“Ladies and gentleman, tonight we will crown the prince or princess of pork!” yells Cochon 555 host Billy Harris into a microphone. Hundreds of onlookers scream and whistle. Most of this boisterous crowd is clutching a wine glass or sipping an elaborate cocktail. But mostly, everyone is drunk on swine. 

It’s Cochon 555 at the Viceroy Hotel in Santa Monica — part of a national competition to see which chef can cook most creatively with pig. A few hours earlier an entire pig carcass had been paraded through the crowded patio and placed on a stage for all to see. The carcass had been severed down the middle before making its grand entrance through a crowd nibbling on pork parts.
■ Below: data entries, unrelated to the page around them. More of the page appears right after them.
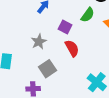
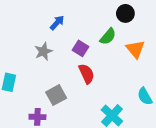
gray star: (39, 42) -> (43, 51), moved

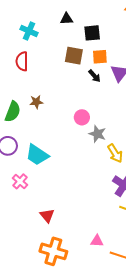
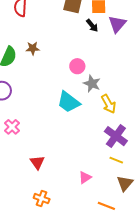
cyan trapezoid: (37, 155) -> (69, 102), moved
pink triangle: (97, 241) -> (85, 177), moved, turned -40
orange cross: (53, 251) -> (42, 199), size x0.6

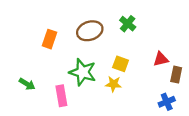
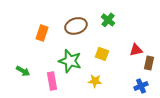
yellow star: (113, 84) -> (95, 81), moved

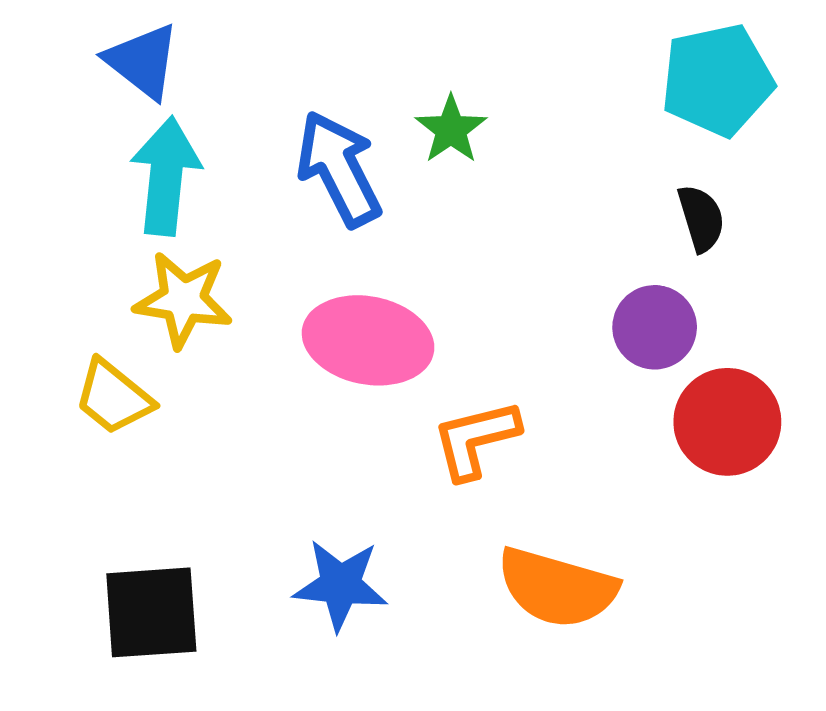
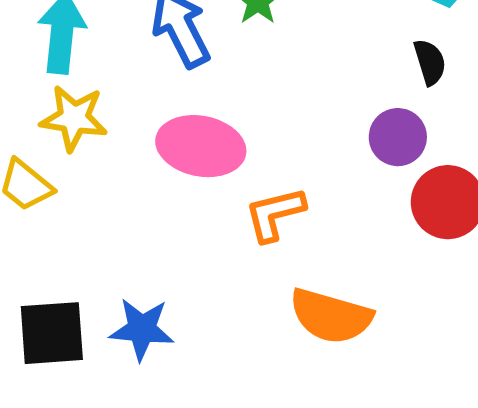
blue star: (340, 585) -> (142, 329), moved

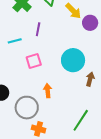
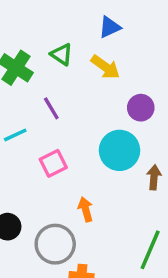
purple circle: (90, 23) -> (141, 108), moved
purple line: (38, 29) -> (51, 108), turned -32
Those who didn’t pay close attention might get a slight nudge from the dead porker moving toward the stage — a gentle reminder to eat mindfully.

This pig was one of six heritage breeds used for the yearly Los Angeles stop on the Cochon 555 tour. The other pigs went to each of the five local contestants. Chefs Bruce Kalman of Union, Walter Manzke of République, Brooke Williamson of Playa Provisions, Jason Neroni of Rose Cafe and Carlos Salgado of Taco Maria were tasked with creating up to six dishes using the entire animal.

République's Cochon 555 menu; Credit: Heather Platt

République's Cochon 555 menu; Credit: Heather Platt

The results ranged from Neroni's pleasant beurre de jamon sandwich on a mini baguette with blood butter, shaved prosciutto and spicy mustard to Manzke's refreshing Vietnamese salad with pig’s ear, belly and local citrus to Salgado’s “Cemita Croqueta,” a combination of pigs feet, skin, ears and snout, all neatly disguised in breading, fried and served with avocado and papalo herb on a pillow of black bean puree.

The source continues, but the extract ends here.